My youngest daughter was in Elliot’s AWANA group, and she quickly developed a close bond with him. She even invited him to her tenth birthday party.

Besides seeing him at church, we would see him every year at the Harvest Festival at the Farmer’s Museum in Cooperstown, NY.  My children would grow plants to display as 4-H projects, and Elliot and his daughter would set up a display of  their maple products. We would stop at their booth to buy maple candy and honey sticks, and Elliot would always throw in a few extra.

During these years, Elliot struggled with two other losses.  He lost a precious grandchild to cancer, and then his own beloved wife, Luella, went home to be with Jesus after her own long battle with cancer.

“God takes you through the trials.  You don’t even think about it,” Elliot said.

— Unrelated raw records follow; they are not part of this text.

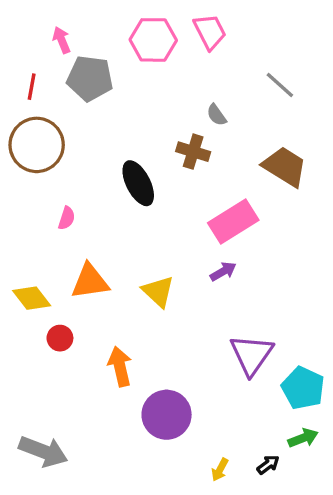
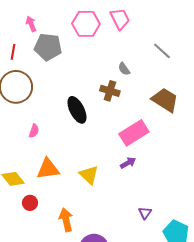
purple triangle: (251, 355) -> (145, 213), size x0.5

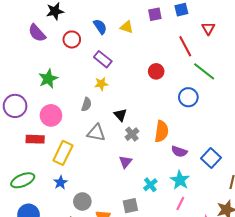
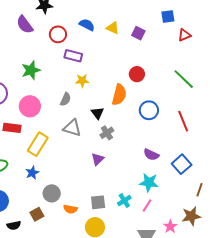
purple square: (155, 14) -> (138, 33), moved, turned 32
blue semicircle: (100, 27) -> (87, 25), turned -35
red triangle: (208, 28) -> (184, 35), moved, turned 32
red line: (185, 46) -> (183, 121), moved
purple rectangle: (103, 59) -> (73, 56), moved, turned -30
blue circle: (188, 97) -> (149, 110), moved
orange semicircle: (161, 131) -> (119, 95), moved
cyan star: (180, 180) -> (149, 183), turned -30
cyan cross: (150, 185) -> (124, 201), moved

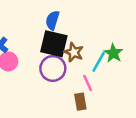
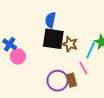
purple circle: (53, 68) -> (58, 81), moved
brown rectangle: (80, 102) -> (72, 80), moved

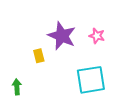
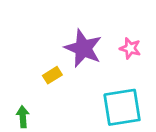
yellow rectangle: (39, 56) -> (52, 75), turned 72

Two years ago, Elliot suffered another great loss due to fire.  This time it was his sap house that burned. Many people reached out to him at the time.  Most noteworthy to him was a gift of $100 he received from a teenager who had been in his AWANA club when she was younger.  He knew that that amount of money represented a month’s worth of wages for her.

The Brodies were able to rebuild, but they had to scale down. A friend from the community has been boiling down their sap for them which has helped  them to stay in business.

“Some people are just nice,” Elliot said.

Elliot’s greatest struggle has been in the last few months when his health has declined to the point that he can no longer drive and can barely walk. At the age of 96, he finally had to give up his work with the youth group. “I miss the kids so much,” he said, “Once in a while I will hear from one of them, even from some that I worked with many years ago.  I just love that!”

As you enjoy the last few days of winter (or endure them, depending on your perspective) please look around you and reach out to the beautiful people God has put in your path who are in the winter season of their lives.  Let them know you see them as the strong, victorious survivors that they are.